The AI field is getting more crowded by the day. While most of the coverage we see is around GPUs and large language models, a lot of other things in the AI stack are also critical to performance, such as how to best keep those expensive GPUs filled with data for training.
VAST Data, never a company to sit still, recently launched a new datacenter architecture for what it terms “the AI factory” by fully leveraging the capabilities of NVIDIA’s Bluefield-3 data processing unit (DPU). Additionally, the company announced a partnership to deliver a full-stack, end-to-end AI solution for hyperscalers and service providers looking at large-scale deployments.
In the following sections, I’ll break down VAST’s moves and what these mean for both GPU cloud players and enterprise IT organizations.
VAST and NVIDIA Remove the AI Bottlenecks
One significant challenge for AI performance and scalability is the bottlenecks that traditional architectures experience when they are tasked with AI workloads. GPUs sit idle while waiting for data to be fed for training purposes. This can result in wasted energy and resources, as well as potential challenges around quality of service and security.
These GPUs can be fed faster and at scale thanks to the VAST and NVIDIA partnership. GPU servers from vendors such as Supermicro will ship with a dedicated BlueField DPU powering a container that runs the VAST parallel services operating system. This new architecture combines storage management and data processing, allowing the AI pipeline to be embedded directly into the AI server. Essentially, data is sitting in the DPU for training—meaning there’s no need for a fleet of servers to handle much of the data processing tasks.
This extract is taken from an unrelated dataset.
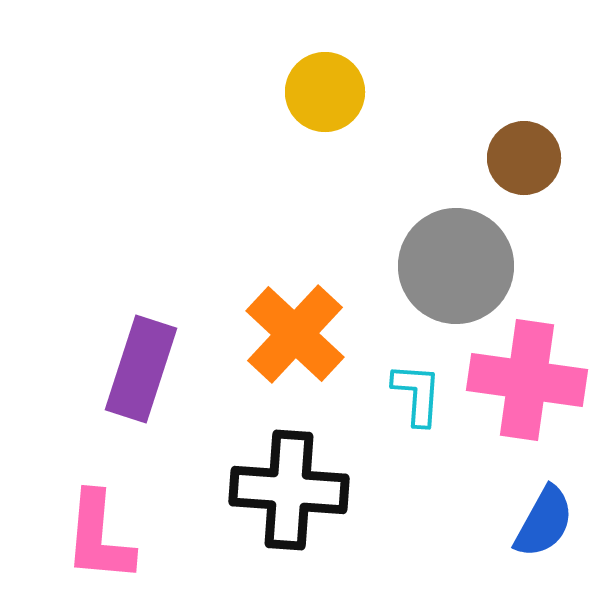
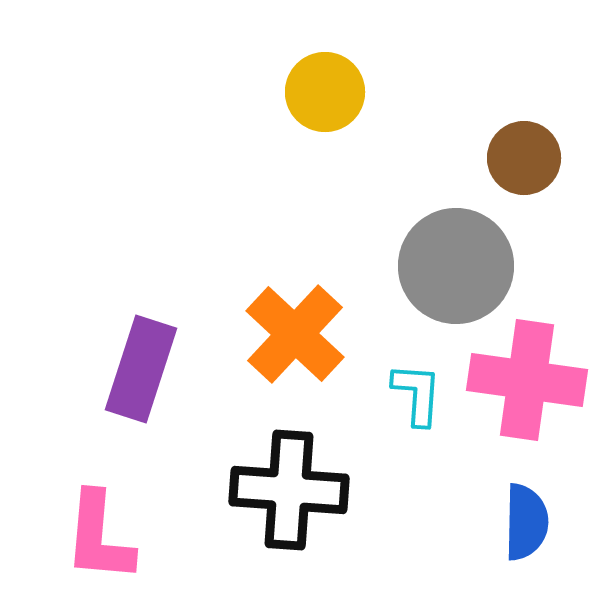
blue semicircle: moved 18 px left; rotated 28 degrees counterclockwise
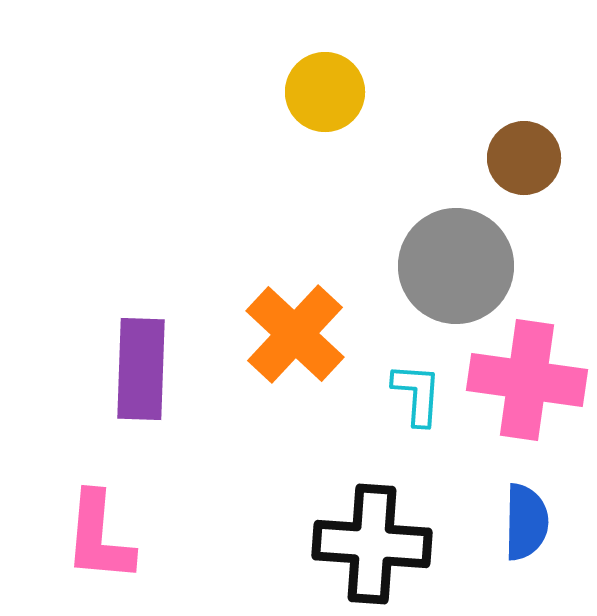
purple rectangle: rotated 16 degrees counterclockwise
black cross: moved 83 px right, 54 px down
Why does this matter? Because it enables cloud service providers to deliver AI services in a zero trust environment, at scale. The customer experience is improved and power consumption is reduced, as is the complexity. And all of this is done at a lower operating cost. For any cloud provider looking to differentiate its AI services, this partnership is something to look at.
Further, VAST claims that the parallelism of its disaggregated share everything (DASE) architecture, when combined with BlueField, removes much of the previously required networking and compute for its functions. Essentially, the architecture’s extreme parallelism allows the DPU to read directly into shared name spaces, removing the need to coordinate I/O across containers.
Integrating storage and data management directly into the DPU removes a lot of performance latency that would otherwise arise from resource contention issues; ultimately, this enables a smaller infrastructure footprint. In fact, VAST estimates that organizations can reduce 70% of their VAST power footprint through this integration. To be clear, this is not total power savings, but the power savings associated with deploying VAST. However, this still translates into a net power savings of about 5% across the entire NVIDIA-VAST environment. As cloud providers (and every datacenter) face a power crunch caused by chips that consume more power, this reduction in rack space and energy consumption translates into more deployed servers and real cost savings.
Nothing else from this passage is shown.